We estimated allele frequencies for each species and insecticide treatment. Maximum likelihood allele frequency estimates were obtained using an expectation‐maximization algorithm that accounts for uncertainty in genotypes. Genotype estimates are required for association mapping. Thus, we next used a Bayesian approach to estimate genotypes for each SNP and individual. Our empirical Bayesian approach uses the allele frequency estimates to define prior probabilities for genotypes. Posterior probabilities were then obtained according to Bayes rule. We then obtained point estimates (posterior means) of genotypes that take on values between 0 and 2 (copies of the non‐reference allele) but that are not constrained to be integer valued). Pairwise linkage disequilibrium (LD) was calculated in each species from our genotype estimates using the “geno‐r2” function “vcftools” (version 0.1.15). Specifically, we measured LD as the squared correlation between genotypes at pairs of SNPs and computed LD for all pairs of SNPs in 100 kb windows.

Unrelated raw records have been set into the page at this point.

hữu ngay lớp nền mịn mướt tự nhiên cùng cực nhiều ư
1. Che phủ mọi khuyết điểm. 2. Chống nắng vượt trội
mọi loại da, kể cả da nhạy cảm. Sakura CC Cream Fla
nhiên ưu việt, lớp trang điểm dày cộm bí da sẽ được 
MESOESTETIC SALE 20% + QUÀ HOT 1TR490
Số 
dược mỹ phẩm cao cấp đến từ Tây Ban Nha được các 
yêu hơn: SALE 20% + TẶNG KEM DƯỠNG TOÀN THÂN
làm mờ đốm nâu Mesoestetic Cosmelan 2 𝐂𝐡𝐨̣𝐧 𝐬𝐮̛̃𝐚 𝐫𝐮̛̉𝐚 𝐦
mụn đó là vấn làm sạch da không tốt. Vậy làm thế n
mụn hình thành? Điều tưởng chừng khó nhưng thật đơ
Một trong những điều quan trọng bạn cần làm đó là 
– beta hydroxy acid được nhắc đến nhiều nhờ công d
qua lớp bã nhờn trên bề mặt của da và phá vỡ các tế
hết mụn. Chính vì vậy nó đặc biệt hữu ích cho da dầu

Binary Bayesian sparse linear mixed models (BSLMMs) were fit with “gemma” (version 0.98) to estimate genetic contributions to variation in insecticide survival and to identify SNVs with this phenotypic variation. Here, survival outcomes were modeled as a function of a polygenic term (denoted *u*) and a vector of the potential measurable SNV effects (denoted β). A Markov chain Monte Carlo (MCMC) algorithm with variable selection was used to infer posterior inclusion probabilities (PIPs) for SNVs with a non‐zero measurable effect on insecticide susceptibility, and model~~ ~~-average point estimates (MAPEs) were derived from those PIPs. The polygenic term in each BSLMM represents expected deviations from a phenotypic mean based on all SNVs while accounting for phenotypic covariance that arise between sand flies due to relatedness or genetic similarity (i.e., observed kinship). Relatedness was also considered when estimating individual SNV effects (β) and their PIPs with kinship matrices. Parameters for estimating genetic architecture were derived from the hierarchical structure of the BSLMM. Altogether, the parameters indicate the proportion of the phenotypic variance explained (PVE) by additive genetic effects (based on β and the polygenic term), the proportion of PVE explained by measurable‐effect SNVs (PGE) or those implicated by LD (β alone), and the number of SNVs with effects that explain phenotypic variance (*n*‐γ).

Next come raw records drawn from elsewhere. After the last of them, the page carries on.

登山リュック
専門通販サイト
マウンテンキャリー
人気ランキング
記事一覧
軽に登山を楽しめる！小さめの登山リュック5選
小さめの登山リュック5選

Thirty independent MCMC chains were run for binary BSLMMs, wherein a probit link function was used to connect the binary response (survival outcome) to a latent quantitative risk variable. MCMC chains included 100,000 burn‐in steps, 1 million sampling steps, and a thinning interval of 10. We assessed convergence to the posterior distribution by calculating the Gelman–Rubin potential scale reduction diagnostic for PVE, PGE and *n*‐γ in R with the “CODA” package (version 0.19.3); values of this statistic for were generally less than 1.1 consistent with convergence. To reduce bias in estimation, inferences were carried out using the combined values from all iterations across chains.

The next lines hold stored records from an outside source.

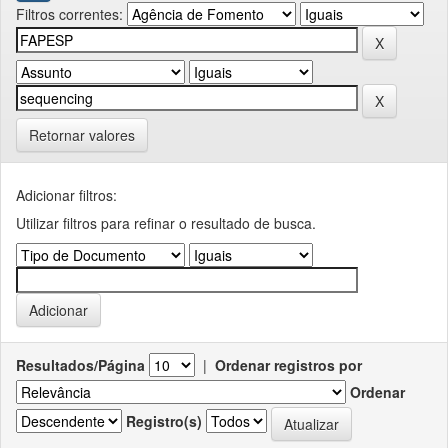
Filtros correntes:
Retornar valores
Adicionar filtros:
Utilizar filtros para refinar o resultado de busca.
Resultados/Página
|
Ordenar registros por
Ordenar
Registro(s)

We used five‐fold cross‐validation to evaluate the predictive power of the genome‐wide association mapping models. To do this, we refit the BSLMM model five times for each data set (species and insecticide treatment). In each case, we used a random 80% of the observations as a training set to fit the model and the other 20% to evaluate the model. We fit the BSLMM models via MCMC with 100,000 steps as a burn‐in, followed by 1 million sampling steps with a thinning interval of 10. The fit model was used to predict the survival phenotype of the test individuals, that is to obtain genomic‐estimated breeding values for each of the test individuals based on the additive effects of genes were captured by both β and *u* in the BSLMMs. We used the full set of predictions across the five‐fold cross‐validation sets to assess predictive performance. This was done using the R package “ROCR” (version 1.0.7); receiver operator characteristic (ROC) curves were constructed to interpret the area under the curve (AUC) and determine the predictive power in correctly classifying survival outcomes.